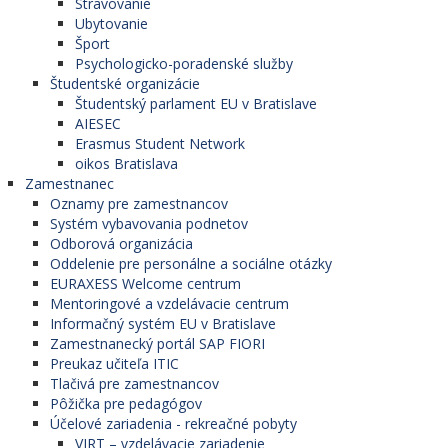
Stravovanie
Ubytovanie
Šport
Psychologicko-poradenské služby
Študentské organizácie
Študentský parlament EU v Bratislave
AIESEC
Erasmus Student Network
oikos Bratislava
Zamestnanec
Oznamy pre zamestnancov
Systém vybavovania podnetov
Odborová organizácia
Oddelenie pre personálne a sociálne otázky
EURAXESS Welcome centrum
Mentoringové a vzdelávacie centrum
Informačný systém EU v Bratislave
Zamestnanecký portál SAP FIORI
Preukaz učiteľa ITIC
Tlačivá pre zamestnancov
Pôžička pre pedagógov
Účelové zariadenia - rekreačné pobyty
VIRT – vzdelávacie zariadenie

**Required action**
Could every line above be set down exactly, with the pictures omitted?

**Solution for this task**
Stravovanie
Ubytovanie
Šport
Psychologicko-poradenské služby
Študentské organizácie
Študentský parlament EU v Bratislave
AIESEC
Erasmus Student Network
oikos Bratislava
Zamestnanec
Oznamy pre zamestnancov
Systém vybavovania podnetov
Odborová organizácia
Oddelenie pre personálne a sociálne otázky
EURAXESS Welcome centrum
Mentoringové a vzdelávacie centrum
Informačný systém EU v Bratislave
Zamestnanecký portál SAP FIORI
Preukaz učiteľa ITIC
Tlačivá pre zamestnancov
Pôžička pre pedagógov
Účelové zariadenia - rekreačné pobyty
VIRT – vzdelávacie zariadenie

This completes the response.